SYSTEM_CONSOLE v2.4.0

Context Governance for Enterprise AI

How to make AI outputs controllable by governing what context is allowed, how it is retrieved, and how it is audited.

LAST_UPDATED: 2025-05

Most enterprise AI failures are not “model problems.” They come from poor context control. Common issues include retrieving the wrong data, exposing too much information, allowing sensitive content to leak into prompts, or the inability to explain where an answer came from. If you cannot govern context, you cannot make AI reliable, compliant, or safe to operate.

This blueprint describes how to govern AI context across documents and structured data using explicit classification, policy enforcement, traceability, and operational controls.

Governance at a glance

Logical architecture: sources to consumers, with governance control points.

Governance at a glance

Context types and classification

Context typically comes from three buckets. Each requires different controls.

1. Unstructured documents

  • • Policies, runbooks, wikis, PDFs
  • • Risks: outdated content, conflicting sources, prompt injection

2. Structured data

  • • Tables, metrics, events
  • • Risks: row-level exposure, inference leakage, stale snapshots

3. Tool outputs

  • • API calls, search results
  • • Risks: uncontrolled access, exfiltration, unvalidated outputs

Classification Model

Public No access restrictions. Safe for any user or external channel.
Internal Employees only. Not for external sharing or public indexes.
Confidential Restricted to specific roles or teams. Requires explicit access grant.
Restricted Highest sensitivity. Tightly scoped retrieval; audit required on every access.
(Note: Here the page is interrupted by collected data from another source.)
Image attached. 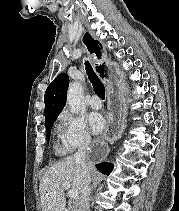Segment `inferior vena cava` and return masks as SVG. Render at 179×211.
Instances as JSON below:
<instances>
[{"mask_svg": "<svg viewBox=\"0 0 179 211\" xmlns=\"http://www.w3.org/2000/svg\"><path fill=\"white\" fill-rule=\"evenodd\" d=\"M90 144V138H86L78 151L74 154V160L81 164L82 169L84 171V187L82 190V194L79 200V210L78 211H89V201L91 194V176L89 166L86 164L85 157L87 148Z\"/></svg>", "mask_w": 179, "mask_h": 211, "instance_id": "obj_1", "label": "inferior vena cava"}]
</instances>
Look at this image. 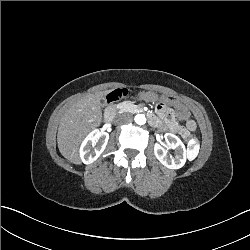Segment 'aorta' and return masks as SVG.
<instances>
[{
	"label": "aorta",
	"instance_id": "obj_1",
	"mask_svg": "<svg viewBox=\"0 0 250 250\" xmlns=\"http://www.w3.org/2000/svg\"><path fill=\"white\" fill-rule=\"evenodd\" d=\"M134 120H135V123L138 125H144L146 123V117L144 114H137Z\"/></svg>",
	"mask_w": 250,
	"mask_h": 250
}]
</instances>
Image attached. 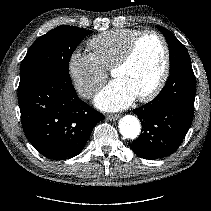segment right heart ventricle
Wrapping results in <instances>:
<instances>
[{"label":"right heart ventricle","mask_w":211,"mask_h":211,"mask_svg":"<svg viewBox=\"0 0 211 211\" xmlns=\"http://www.w3.org/2000/svg\"><path fill=\"white\" fill-rule=\"evenodd\" d=\"M141 30L134 28L112 29L94 36L88 43L98 64L111 69Z\"/></svg>","instance_id":"e07e8e85"}]
</instances>
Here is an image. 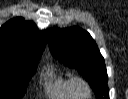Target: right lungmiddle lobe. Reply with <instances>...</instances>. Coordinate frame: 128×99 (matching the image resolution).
I'll return each instance as SVG.
<instances>
[{"mask_svg": "<svg viewBox=\"0 0 128 99\" xmlns=\"http://www.w3.org/2000/svg\"><path fill=\"white\" fill-rule=\"evenodd\" d=\"M41 56H0V99H21Z\"/></svg>", "mask_w": 128, "mask_h": 99, "instance_id": "dd1d6c3e", "label": "right lung middle lobe"}]
</instances>
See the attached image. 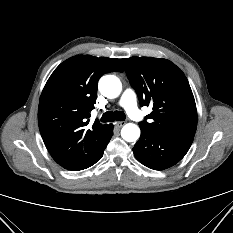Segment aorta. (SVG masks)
<instances>
[{
	"label": "aorta",
	"mask_w": 233,
	"mask_h": 233,
	"mask_svg": "<svg viewBox=\"0 0 233 233\" xmlns=\"http://www.w3.org/2000/svg\"><path fill=\"white\" fill-rule=\"evenodd\" d=\"M99 90L107 98H116L120 95L122 84L118 77L105 75L99 81ZM122 138L127 142H134L140 137V129L133 123H128L121 130Z\"/></svg>",
	"instance_id": "1"
}]
</instances>
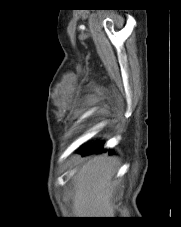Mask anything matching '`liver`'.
Wrapping results in <instances>:
<instances>
[{
  "label": "liver",
  "mask_w": 181,
  "mask_h": 227,
  "mask_svg": "<svg viewBox=\"0 0 181 227\" xmlns=\"http://www.w3.org/2000/svg\"><path fill=\"white\" fill-rule=\"evenodd\" d=\"M117 162L106 155L82 159L73 178L72 213L75 217H114L112 198Z\"/></svg>",
  "instance_id": "obj_1"
}]
</instances>
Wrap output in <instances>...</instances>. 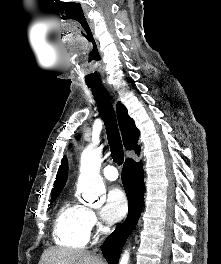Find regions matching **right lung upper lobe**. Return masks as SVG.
Listing matches in <instances>:
<instances>
[{
	"instance_id": "1",
	"label": "right lung upper lobe",
	"mask_w": 221,
	"mask_h": 264,
	"mask_svg": "<svg viewBox=\"0 0 221 264\" xmlns=\"http://www.w3.org/2000/svg\"><path fill=\"white\" fill-rule=\"evenodd\" d=\"M116 111L125 148L127 150H135L139 154L140 146L137 144L139 130L136 128L133 119L129 117L126 107L121 102L117 103ZM61 163L54 183L52 198L59 195L67 180L68 165L66 157Z\"/></svg>"
}]
</instances>
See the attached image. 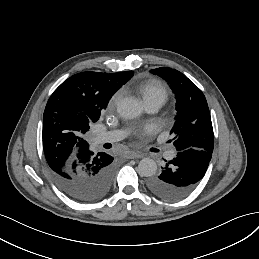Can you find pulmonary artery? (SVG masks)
Returning a JSON list of instances; mask_svg holds the SVG:
<instances>
[{"mask_svg":"<svg viewBox=\"0 0 259 259\" xmlns=\"http://www.w3.org/2000/svg\"><path fill=\"white\" fill-rule=\"evenodd\" d=\"M163 104H164V102L160 99L150 100V101L145 102V108L149 112H156L162 107ZM124 137H125V132H123V131H120V130H113V131L103 130L96 136V141H97V143L116 142V141L121 140ZM174 157H175V151L174 150L168 149L165 152V158L167 160H173Z\"/></svg>","mask_w":259,"mask_h":259,"instance_id":"pulmonary-artery-1","label":"pulmonary artery"}]
</instances>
Every context item should carry: owner, domain, classification, retention, version, and last-updated timestamp.

Governance goals

  • 01 Least privilege for context: Users only retrieve what they are allowed to see.
  • 02 Traceability: Every answer links to sources and versions.
  • 03 Change control: Content updates do not silently change behavior.
  • 04 Operational safety: Guardrails against prompt injection, tool misuse, and runaway costs.
  • 05 Quality: Context freshness and coverage are measurable, not assumed.

Key takeaways

  • Context is a governed asset, not just a convenience layer.
  • Retrieval is an access path that must be secured like an API.
  • Observability should include retrieval traces and source versioning.
  • Good governance depends more on the operating model than the tooling.

Non-goals

  • ×Not a vendor selection guide
  • ×Not a full compliance program
  • ×Not a full ML lifecycle blueprint (training, MLOps)

Failure modes

  • ! “Everyone can search everything” becomes the default.
  • ! No source versioning, so answers change and nobody knows why.
  • ! Sensitive text leaks into prompts or logs.
  • ! Prompt injection in documents causes unsafe tool calls.
  • ! “Looks correct” replaces evaluation and drift detection.

Checklist

  • Context classification exists and is applied to sources.
  • Every context source has an owner and an update process.
  • Retrieval enforces policy (RBAC/ABAC) and logs decisions.
  • The system stores retrieval traces and cites sources.
  • There is a defined incident process for AI failures.